Transcribed page contents:
/---
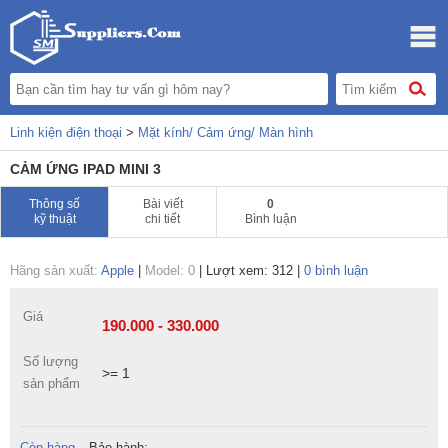
Linh kiện điện thoại
>
Mặt kính/ Cảm ứng/ Màn hình
CẢM ỨNG IPAD MINI 3
Thông số
Bài viết
0
kỹ thuật
chi tiết
Bình luận
Hãng sản xuất:
Apple
|
Model: 0
|
Lượt xem: 312
|
0 bình luận
Giá
190.000 - 330.000
Số lượng
>= 1
sản phẩm
Còn hàng
Bảo hành:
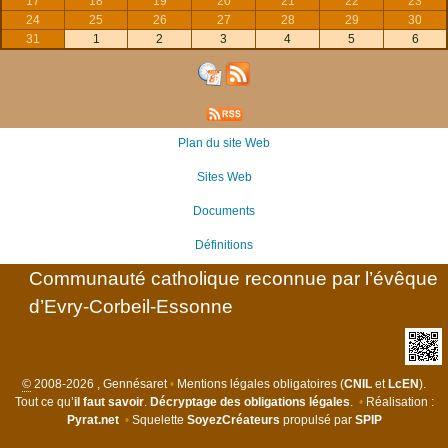
17
18
19
20
21
22
23
24
25
26
27
28
29
30
31
1
2
3
4
5
6
Plan du site Web
Sites Web
Documents
Définitions
Communauté catholique reconnue par l’évêque
d’Evry-Corbeil-Essonne
©
2008-2026 , Gennésaret
•
Mentions légales obligatoires (
CNIL
et
LcEN
).
Tout ce qu’
il faut savoir
.
Décryptage des obligations légales
.
•
Réalisation :
Pyrat.net
•
Squelette
SoyezCréateurs
propulsé par
SPIP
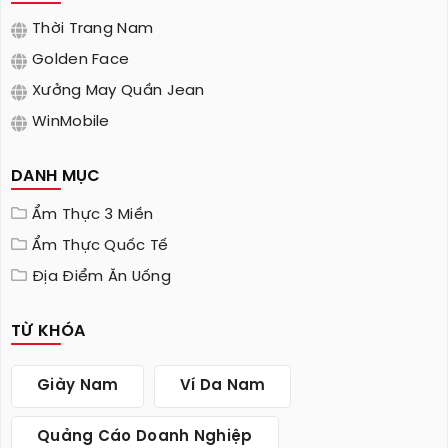
Thời Trang Nam
Golden Face
Xưởng May Quần Jean
WinMobile
DANH MỤC
Ẩm Thực 3 Miền
Ẩm Thực Quốc Tế
Địa Điểm Ăn Uống
TỪ KHÓA
Giày Nam
Ví Da Nam
Quảng Cáo Doanh Nghiệp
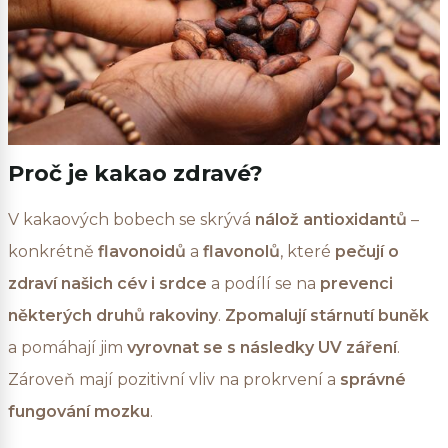
Proč je kakao zdravé?
V kakaových bobech se skrývá
nálož antioxidantů
–
konkrétně
flavonoidů
a
flavonolů
, které
pečují o
zdraví našich cév i srdce
a podílí se na
prevenci
některých druhů rakoviny
.
Zpomalují stárnutí buněk
a pomáhají jim
vyrovnat se s následky UV záření
.
Zároveň mají pozitivní vliv na prokrvení a
správné
fungování mozku
.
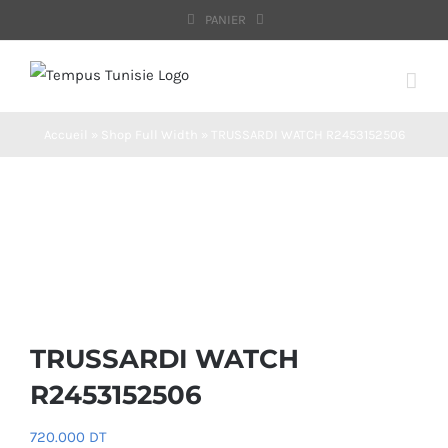
Passer
PANIER
au
contenu
Accueil
»
Shop Full Width
»
TRUSSARDI WATCH R2453152506
TRUSSARDI WATCH
R2453152506
720.000
DT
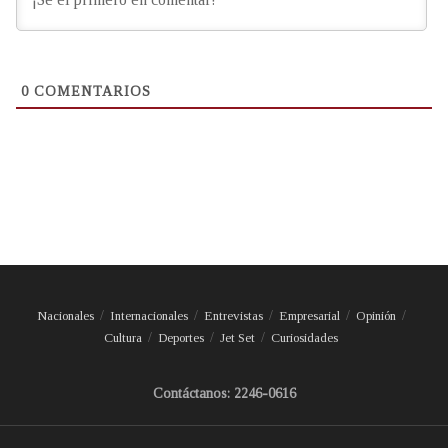
0
COMENTARIOS
Nacionales
Internacionales
Entrevistas
Empresarial
Opinión
Cultura
Deportes
Jet Set
Curiosidades
Contáctanos: 2246-0616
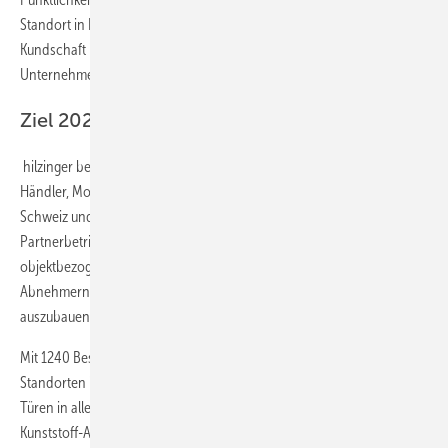
Standort in Büdelsdorf werden nicht nur Fenster und Türen für die
Kundschaft in Schleswig-Holstein produziert sondern für die gesamte
Unternehmensgruppe.
Ziel 2021 ist die Stärkung des Fachhandels
hilzinger beliefert zahlreiche Tischler, Schreiner, Bauelemente-
Händler, Montagebetriebe und Handwerker in Deutschland, der
Schweiz und dem benachbarten Europa – insgesamt rund 1300
Partnerbetriebe. Darüber hinaus zählt das Unternehmen
objektbezogen bundesweit auch die Wohnungswirtschaft zu ihren
Abnehmern. Ziel für die nächsten Jahre ist es, den Fachhandel weiter
auszubauen und zu stärken.
Mit 1240 Beschäftigten werden an bundesweit 21 Standorten, 14
Standorten in Frankreich und 6 Standorten in Tschechien Fenster und
Türen in allen Rahmenmaterialien wie Kunststoff, Holz, Aluminium,
Kunststoff-Aluminium und Holz-Aluminium sowie Funktionstüren wie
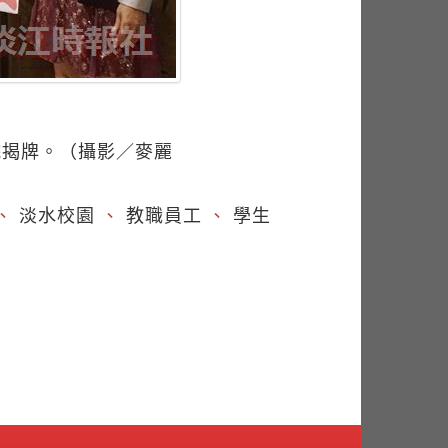
院揭牌。（攝影／麥麗
、
淡水校園
、
教職員工
、
學生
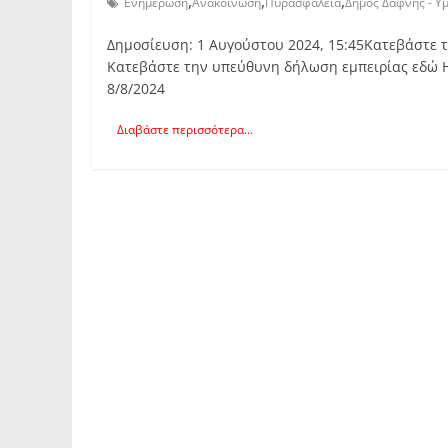
,
,
,
Ενημέρωση
Ανακοίνωση
Πυρασφάλεια
Δήμος Δάφνης - Υ
Δημοσίευση: 1 Αυγούστου 2024, 15:45Κατεβάστε 
Κατεβάστε την υπεύθυνη δήλωση εμπειρίας εδώ Η
8/8/2024
Διαβάστε περισσότερα...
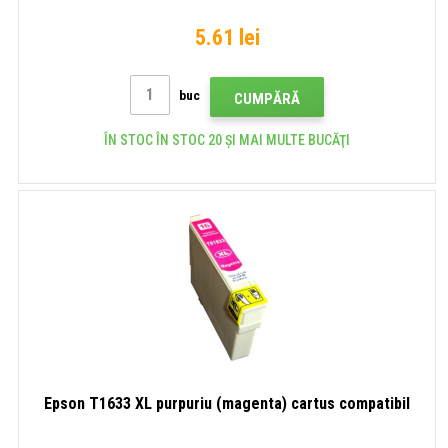
5.61 lei
buc
CUMPĂRĂ
ÎN STOC ÎN STOC 20 ȘI MAI MULTE BUCĂŢI
Epson T1633 XL purpuriu (magenta) cartus compatibil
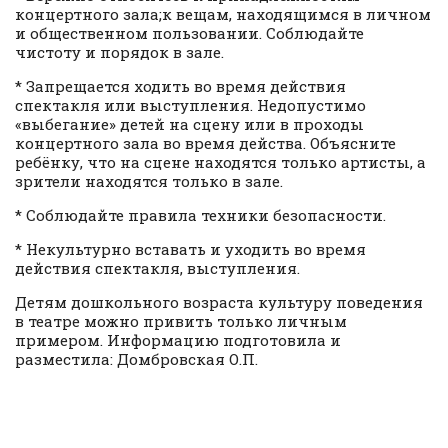
концертного зала;к вещам, находящимся в личном
и общественном пользовании. Соблюдайте
чистоту и порядок в зале.
* Запрещается ходить во время действия
спектакля или выступления. Недопустимо
«выбегание» детей на сцену или в проходы
концертного зала во время действа. Объясните
ребёнку, что на сцене находятся только артисты, а
зрители находятся только в зале.
* Соблюдайте правила техники безопасности.
* Некультурно вставать и уходить во время
действия спектакля, выступления.
Детям дошкольного возраста культуру поведения
в театре можно привить только личным
примером. Информацию подготовила и
разместила: Домбровская О.П.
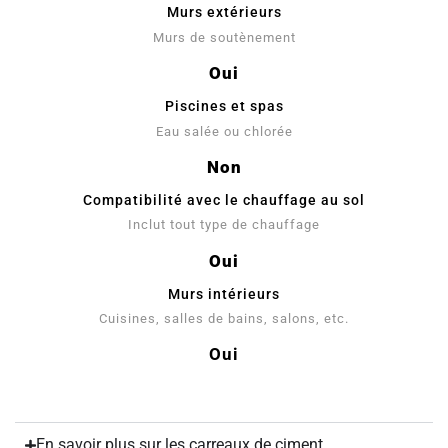
Murs extérieurs
Murs de soutènement
Oui
Piscines et spas
Eau salée ou chlorée
Non
Compatibilité avec le chauffage au sol
Inclut tout type de chauffage
Oui
Murs intérieurs
Cuisines, salles de bains, salons, etc.
Oui
En savoir plus sur les carreaux de ciment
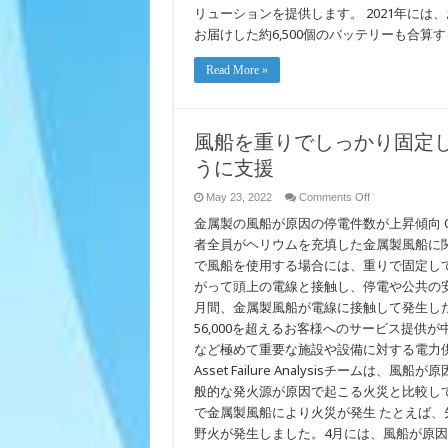
リューションを提供します。 2021年には、
検
索、
お届けした約6,500個のバッテリーも合算すると
お
よ
Read More »
び
Access
and
Functional
Needs
の
風船を重りでしっかり固定
あ
うに支援
る
お
客
on
May 23, 2022
Comments Off
様
風
金属製の風船が原因の停電件数が上昇傾向 OAKLA
向
船
け
を
者全員がヘリウムを充填した金属製風船に
サ
重
で風船を使用する場合には、重りで固定し
ポ
り
がって頭上の電線と接触し、停電や公共の安
ー
で
ト
し
月間、金属製風船が電線に接触して発生した
っ
56,000を超えるお客様へのサービス提
か
り
など極めて重要な施設や設備に対する電力供
固
Asset Failure Analysisチーム
定
般的な発火源が原因で起こる火災と比較して1/
し
て、
で金属製風船により火災が発生 たとえば
卒
野火が発生しました。4月には、風船が原因でM
業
\---
INSTRUCTIONS FOR THE TASK:
Which of the lines above carry the string "Kunststoff"? Copy every one.

RESPONSE TO THIS EXERCISE:
Türen in allen Rahmenmaterialien wie Kunststoff, Holz, Aluminium,
Kunststoff-Aluminium und Holz-Aluminium sowie Funktionstüren wie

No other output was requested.